Folk-logical confusion
The public rationale for
the death penalty is (necessarily) based on an implicit error of “folk logic”; this
error underlies its ethically coarsening consequences.
My
discussion is grounded in a few basic observations about the criminal-punishment
system, which is three-tiered: fines, incarceration, and death. Each tier is
supposed to correspond to a qualitative worsening of offense: malum prohibitum, malum in se, and heinous crime (minimally involving murder). The rationale,
in short, is that taking a life is the ultimate crime, deserving loss of life,
the ultimate punishment. Although we can question whether loss of life is
really the worst that can happen to someone, that’s the way it’s presented, and
it perhaps necessarily appears so to the mass mind.
But, accepting
the premise, the
rationale pretends a nonexistent symmetry, the asymmetry being in the capability of one
person to inflict harm on others in great number.
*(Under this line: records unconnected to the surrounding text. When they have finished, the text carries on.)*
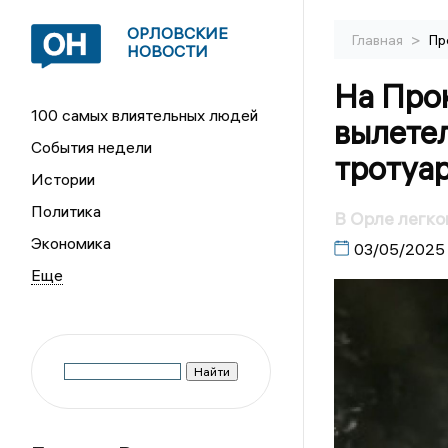
ОРЛОВСКИЕ
>
Главная
Пр
НОВОСТИ
На Про
100 самых влиятельных людей
вылетел
События недели
тротуа
Истории
Политика
В Орле легко
Экономика
03/05/2025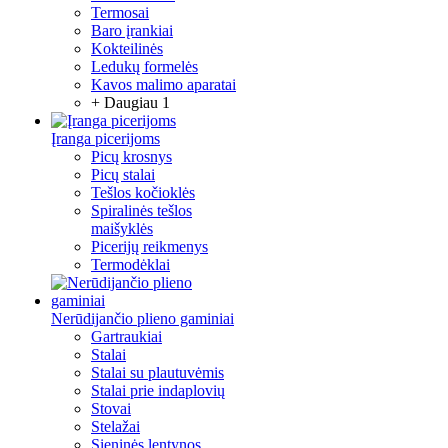
Termosai
Baro įrankiai
Kokteilinės
Ledukų formelės
Kavos malimo aparatai
+ Daugiau 1
Įranga picerijoms
Picų krosnys
Picų stalai
Tešlos kočioklės
Spiralinės tešlos
maišyklės
Picerijų reikmenys
Termodėklai
Nerūdijančio plieno gaminiai
Gartraukiai
Stalai
Stalai su plautuvėmis
Stalai prie indaplovių
Stovai
Stelažai
Sieninės lentynos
If death is the
ultimate punishment, it doesn’t follow that taking life is the ultimate crime:
a criminal is but a single person capable of harming many.
The 19th-century
philosopher Georg Hegel diagnosed the cognitive bias of failing to see that change
in degree (“quantitative” change), carried far enough, produces a change in
kind (“qualitative” change). In this light, look at the banking collapse that
led to the U.S. mortgage crisis, involving crimes by bankers that have yet gone
unpunished and which would never be punished by execution. (If you need worse,
consider the industrialists who funded
Hitler’s ascent.) Ordinary “thin utilitarian” public-moral intuition tells us
that knowingly causing suffering for millions is worse than even the sadistic
murder of a single person; if there were a qualitative category of heinous
crimes, at some tipping point sublethal mass crimes would become heinous. You
might advise don’t stop executing murderers, rather expand execution to
heretofore unpunished crimes of massive scale, but we find no point of qualitative inflection.
Moralistic
misdirection
From this artificial
abstraction of the act of individual murder stems the fundamental misdirection
society incurs when it institutes a death penalty, which reinforces and
accentuates the near-mode bias that carves, with the knife of extraordinary public
vengeance, horrific individual acts
out of their societal context. The
social symbolism in capital punishment dwarfs (at most historical junctures) any
specific deterrence effect. Capital punishment engineers a public mentality myopically
preoccupied with vengeance against victims
of far worse wrongs consequently ignored.
This
analysis rests on the insight that public consciousness imputes a qualitative distinction between
deeds where the law applies qualitatively different punishments, and
it is confirmed by the fate of another potential tier of punishment. The
deliberate infliction of pain is proscribed: we don’t flog criminals; but isn’t it curious that
we regard killing as humane and flogging not—when we might execute for killing, but never for nonlethal flogging? Why the reversal of
values when assessing crimes and their punishment? My explanation is that flogging
competes with long-term incarceration, and they can’t easily co-exist, since we
would then distinguish punishments without reciprocally distinguishing crimes.
When
flogging and stoning reappear, they serve a corresponding false distinction in
crimes, and crimes can be special by being no crime at all; theocracies have
resurrected flogging and stoning to punish thought crimes. Legally manufacturing
a spurious moral hierarchy—such as one including capital crimes—foments mass
myopia.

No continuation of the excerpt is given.